→ Exercise details
Transcribe the data verbatim and drop its images.

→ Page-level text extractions
******************************

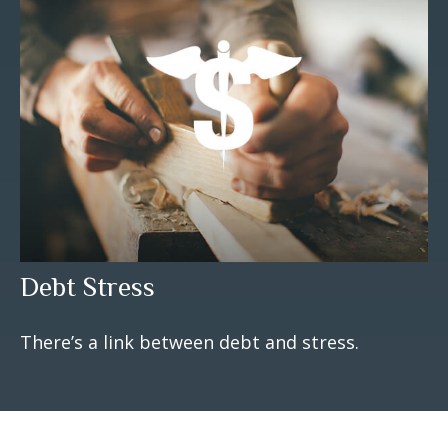
Debt Stress
There’s a link between debt and stress.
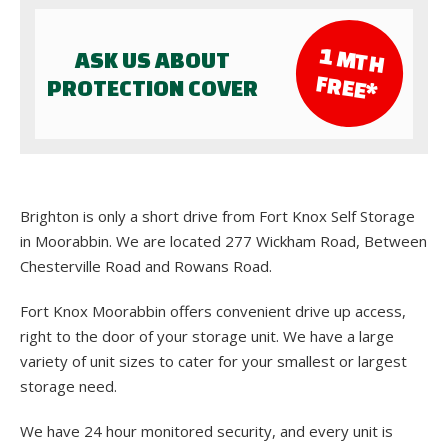
1 M
TH
ASK US ABOUT
FR
EE*
PROTECTION COVER
Brighton is only a short drive from Fort Knox Self Storage
in Moorabbin. We are located 277 Wickham Road, Between
Chesterville Road and Rowans Road.
Fort Knox Moorabbin offers convenient drive up access,
right to the door of your storage unit. We have a large
variety of unit sizes to cater for your smallest or largest
storage need.
We have 24 hour monitored security, and every unit is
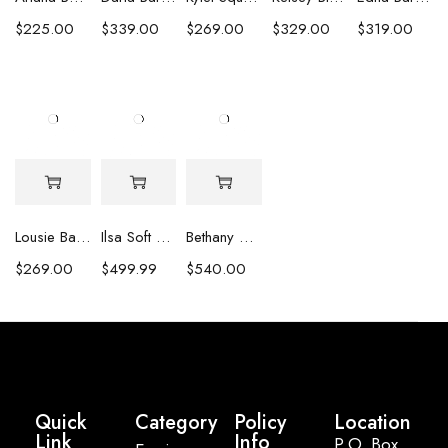
$
225.00
$
339.00
$
269.00
$
329.00
$
319.00
Lousie Baroque Pearl & Crystal Earrings
Ilsa Soft Pink Oval Pearl Necklace
Bethany White Biwa Pearl Necklace
$
269.00
$
499.99
$
540.00
Quick
Category
Policy
Location
Link
Info
P.O. Box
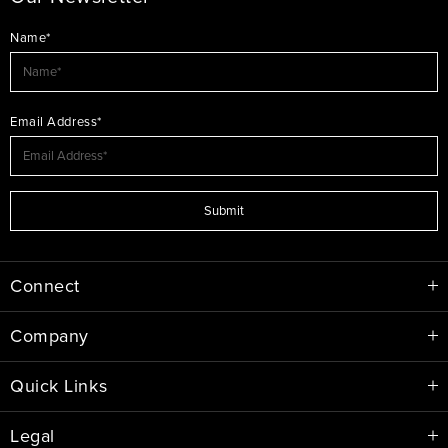
Name*
Email Address*
Submit
Connect
Company
Quick Links
Legal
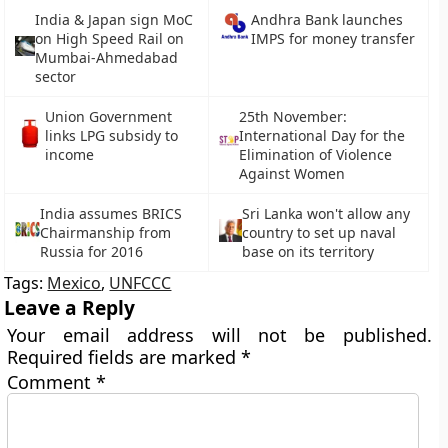
India & Japan sign MoC
Andhra Bank launches
on High Speed Rail on
IMPS for money transfer
Mumbai-Ahmedabad
sector
Union Government
25th November:
links LPG subsidy to
International Day for the
income
Elimination of Violence
Against Women
India assumes BRICS
Sri Lanka won't allow any
Chairmanship from
country to set up naval
Russia for 2016
base on its territory
Tags:
Mexico
,
UNFCCC
Leave a Reply
Your email address will not be published.
Required fields are marked
*
Comment
*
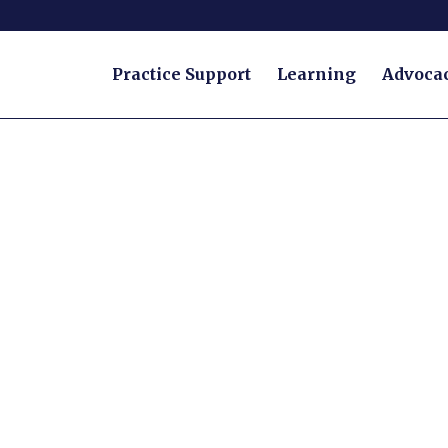
Practice Support
Learning
Advoca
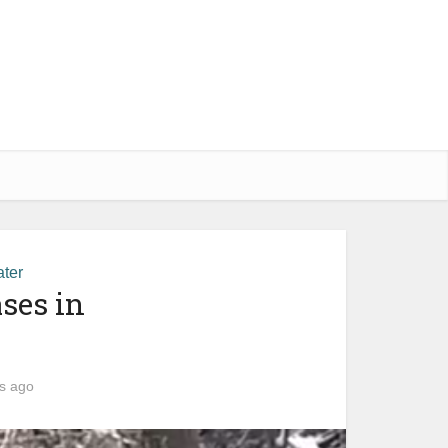
ter
ses in
s ago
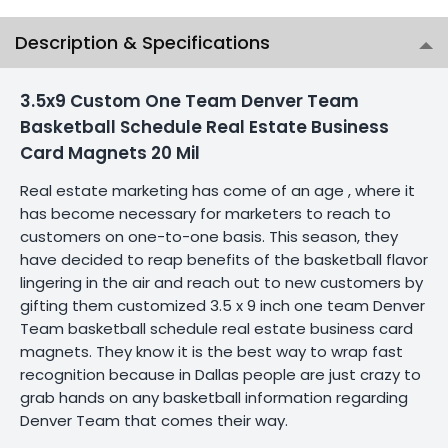
Description & Specifications
3.5x9 Custom One Team Denver Team
Basketball Schedule Real Estate Business
Card Magnets 20 Mil
Real estate marketing has come of an age , where it
has become necessary for marketers to reach to
customers on one-to-one basis. This season, they
have decided to reap benefits of the basketball flavor
lingering in the air and reach out to new customers by
gifting them customized 3.5 x 9 inch one team Denver
Team basketball schedule real estate business card
magnets. They know it is the best way to wrap fast
recognition because in Dallas people are just crazy to
grab hands on any basketball information regarding
Denver Team that comes their way.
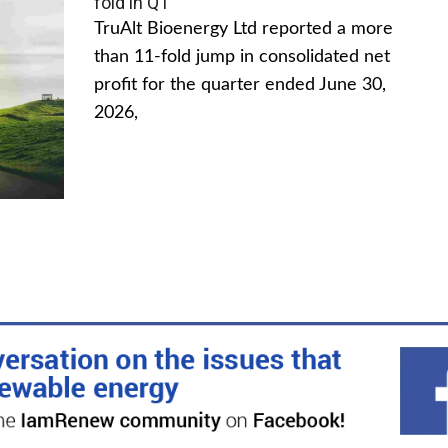
fold in Q1
TruAlt Bioenergy Ltd reported a more
than 11-fold jump in consolidated net
profit for the quarter ended June 30,
2026,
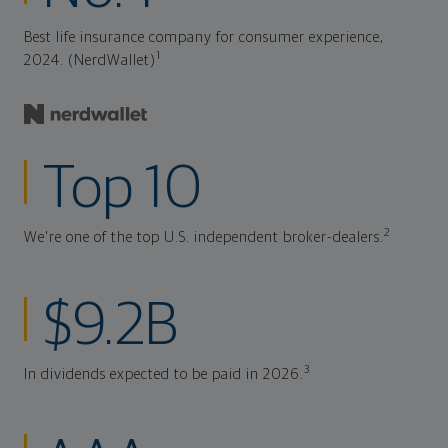
Best life insurance company for consumer experience,
1
2024. (NerdWallet)
Top 10
2
We're one of the top U.S. independent broker-dealers.
$9.2B
3
In dividends expected to be paid in 2026.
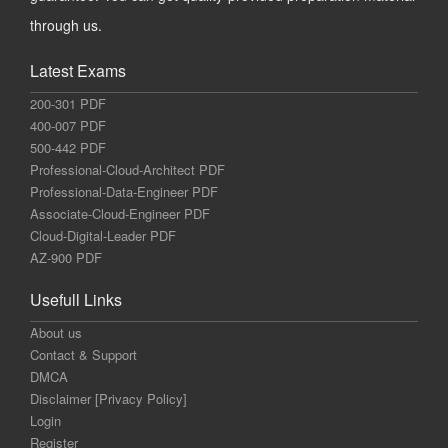
through us.
Latest Exams
200-301 PDF
400-007 PDF
500-442 PDF
Professional-Cloud-Architect PDF
Professional-Data-Engineer PDF
Associate-Cloud-Engineer PDF
Cloud-Digital-Leader PDF
AZ-900 PDF
Usefull Links
About us
Contact & Support
DMCA
Disclaimer [Privacy Policy]
Login
Register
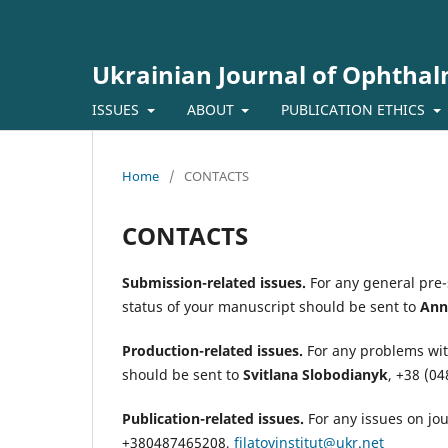
Ukrainian Journal of Ophtha
ISSUES
ABOUT
PUBLICATION ETHICS
Home
/
CONTACTS
CONTACTS
Submission-related issues.
For any general pre
status of your manuscript should be sent to
Ann
Production-related issues.
For any problems wit
should be sent to
Svitlana Slobodianyk
,
+38 (04
Publication-related issues.
For any issues on jo
+380487465208,
filatovinstitut@ukr.net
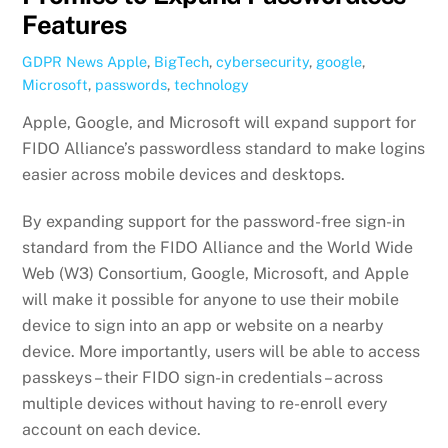
Features
GDPR News
Apple
,
BigTech
,
cybersecurity
,
google
,
Microsoft
,
passwords
,
technology
Apple, Google, and Microsoft will expand support for
FIDO Alliance’s passwordless standard to make logins
easier across mobile devices and desktops.
By expanding support for the password-free sign-in
standard from the FIDO Alliance and the World Wide
Web (W3) Consortium, Google, Microsoft, and Apple
will make it possible for anyone to use their mobile
device to sign into an app or website on a nearby
device. More importantly, users will be able to access
passkeys – their FIDO sign-in credentials – across
multiple devices without having to re-enroll every
account on each device.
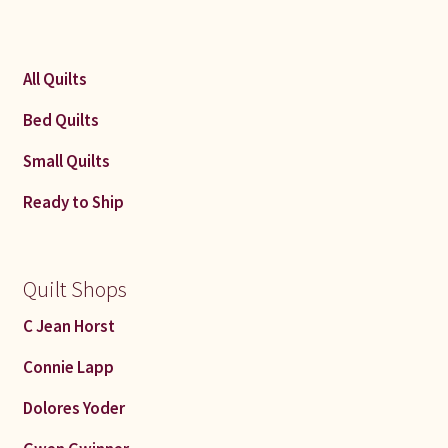
All Quilts
Bed Quilts
Small Quilts
Ready to Ship
Quilt Shops
C Jean Horst
Connie Lapp
Dolores Yoder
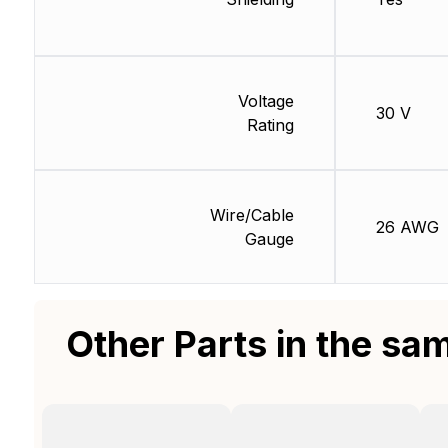
Voltage
30 V
Rating
Wire/Cable
26 AWG
Gauge
Other Parts in the sa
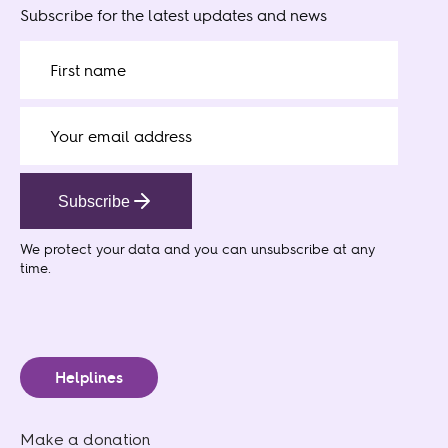
Subscribe for the latest updates and news
Subscribe
We protect your data
and you can unsubscribe at any
time.
Helplines
Make a donation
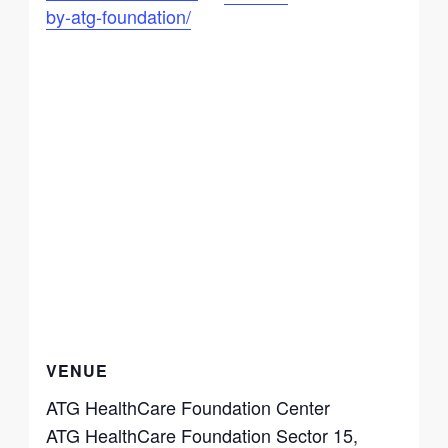
by-atg-foundation/
VENUE
ATG HealthCare Foundation Center
ATG HealthCare Foundation Sector 15,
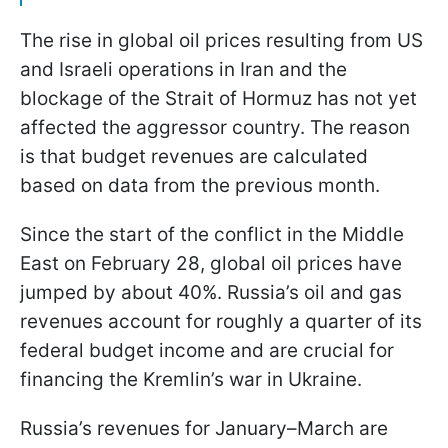
The rise in global oil prices resulting from US
and Israeli operations in Iran and the
blockage of the Strait of Hormuz has not yet
affected the aggressor country. The reason
is that budget revenues are calculated
based on data from the previous month.
Since the start of the conflict in the Middle
East on February 28, global oil prices have
jumped by about 40%. Russia’s oil and gas
revenues account for roughly a quarter of its
federal budget income and are crucial for
financing the Kremlin’s war in Ukraine.
Russia’s revenues for January–March are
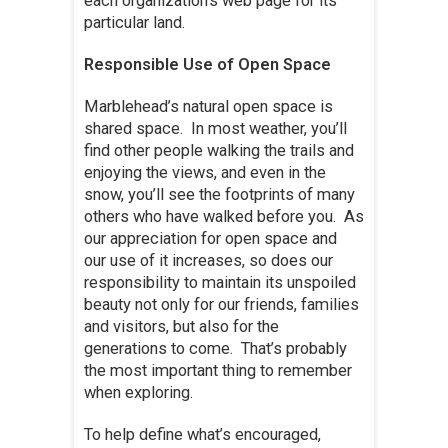
each organization’s web page for its
particular land.
Responsible Use of Open Space
Marblehead’s natural open space is
shared space. In most weather, you’ll
find other people walking the trails and
enjoying the views, and even in the
snow, you’ll see the footprints of many
others who have walked before you. As
our appreciation for open space and
our use of it increases, so does our
responsibility to maintain its unspoiled
beauty not only for our friends, families
and visitors, but also for the
generations to come. That’s probably
the most important thing to remember
when exploring.
To help define what’s encouraged,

******************************

→ Expected answer
Debt Stress
There’s a link between debt and stress.
1 M
TH
ASK US ABOUT
FR
EE*
PROTECTION COVER
Brighton is only a short drive from Fort Knox Self Storage
in Moorabbin. We are located 277 Wickham Road, Between
Chesterville Road and Rowans Road.
Fort Knox Moorabbin offers convenient drive up access,
right to the door of your storage unit. We have a large
variety of unit sizes to cater for your smallest or largest
storage need.
We have 24 hour monitored security, and every unit is
$
225.00
$
339.00
$
269.00
$
329.00
$
319.00
Lousie Baroque Pearl & Crystal Earrings
Ilsa Soft Pink Oval Pearl Necklace
Bethany White Biwa Pearl Necklace
$
269.00
$
499.99
$
540.00
Quick
Category
Policy
Location
Link
Info
P.O. Box
Name*
Email Address*
Submit
Connect
Company
Quick Links
Legal
India & Japan sign MoC
Andhra Bank launches
on High Speed Rail on
IMPS for money transfer
Mumbai-Ahmedabad
sector
Union Government
25th November:
links LPG subsidy to
International Day for the
income
Elimination of Violence
Against Women
India assumes BRICS
Sri Lanka won't allow any
Chairmanship from
country to set up naval
Russia for 2016
base on its territory
Tags:
Mexico
,
UNFCCC
Leave a Reply
Your email address will not be published.
Required fields are marked
*
Comment
*
Practice Support
Learning
Advoca
ter
ses in
s ago
Description & Specifications
3.5x9 Custom One Team Denver Team
Basketball Schedule Real Estate Business
Card Magnets 20 Mil
Real estate marketing has come of an age , where it
has become necessary for marketers to reach to
customers on one-to-one basis. This season, they
have decided to reap benefits of the basketball flavor
lingering in the air and reach out to new customers by
gifting them customized 3.5 x 9 inch one team Denver
Team basketball schedule real estate business card
magnets. They know it is the best way to wrap fast
recognition because in Dallas people are just crazy to
grab hands on any basketball information regarding
Denver Team that comes their way.
fold in Q1
TruAlt Bioenergy Ltd reported a more
than 11-fold jump in consolidated net
profit for the quarter ended June 30,
2026,
Best life insurance company for consumer experience,
1
2024. (NerdWallet)
Top 10
2
We're one of the top U.S. independent broker-dealers.
$9.2B
3
In dividends expected to be paid in 2026.
through us.
Latest Exams
200-301 PDF
400-007 PDF
500-442 PDF
Professional-Cloud-Architect PDF
Professional-Data-Engineer PDF
Associate-Cloud-Engineer PDF
Cloud-Digital-Leader PDF
AZ-900 PDF
Usefull Links
About us
Contact & Support
DMCA
Disclaimer [Privacy Policy]
Login
Register
Ukrainian Journal of Ophtha
ISSUES
ABOUT
PUBLICATION ETHICS
Home
/
CONTACTS
CONTACTS
Submission-related issues.
For any general pre
status of your manuscript should be sent to
Ann
Production-related issues.
For any problems wit
should be sent to
Svitlana Slobodianyk
,
+38 (04
Publication-related issues.
For any issues on jo
+380487465208,
filatovinstitut@ukr.net
Features
GDPR News
Apple
,
BigTech
,
cybersecurity
,
google
,
Microsoft
,
passwords
,
technology
Apple, Google, and Microsoft will expand support for
FIDO Alliance’s passwordless standard to make logins
easier across mobile devices and desktops.
By expanding support for the password-free sign-in
standard from the FIDO Alliance and the World Wide
Web (W3) Consortium, Google, Microsoft, and Apple
will make it possible for anyone to use their mobile
device to sign into an app or website on a nearby
device. More importantly, users will be able to access
passkeys – their FIDO sign-in credentials – across
multiple devices without having to re-enroll every
account on each device.
All Quilts
Bed Quilts
Small Quilts
Ready to Ship
Quilt Shops
C Jean Horst
Connie Lapp
Dolores Yoder
Voltage
30 V
Rating
Wire/Cable
26 AWG
Gauge
Other Parts in the sa
Subscribe for the latest updates and news
Subscribe
We protect your data
and you can unsubscribe at any
time.
Helplines
Make a donation
by-atg-foundation/
VENUE
ATG HealthCare Foundation Center
ATG HealthCare Foundation Sector 15,
The rise in global oil prices resulting from US
and Israeli operations in Iran and the
blockage of the Strait of Hormuz has not yet
affected the aggressor country. The reason
is that budget revenues are calculated
based on data from the previous month.
Since the start of the conflict in the Middle
East on February 28, global oil prices have
jumped by about 40%. Russia’s oil and gas
revenues account for roughly a quarter of its
federal budget income and are crucial for
financing the Kremlin’s war in Ukraine.
Russia’s revenues for January–March are
each organization’s web page for its
particular land.
Responsible Use of Open Space
Marblehead’s natural open space is
shared space. In most weather, you’ll
find other people walking the trails and
enjoying the views, and even in the
snow, you’ll see the footprints of many
others who have walked before you. As
our appreciation for open space and
our use of it increases, so does our
responsibility to maintain its unspoiled
beauty not only for our friends, families
and visitors, but also for the
generations to come. That’s probably
the most important thing to remember
when exploring.
To help define what’s encouraged,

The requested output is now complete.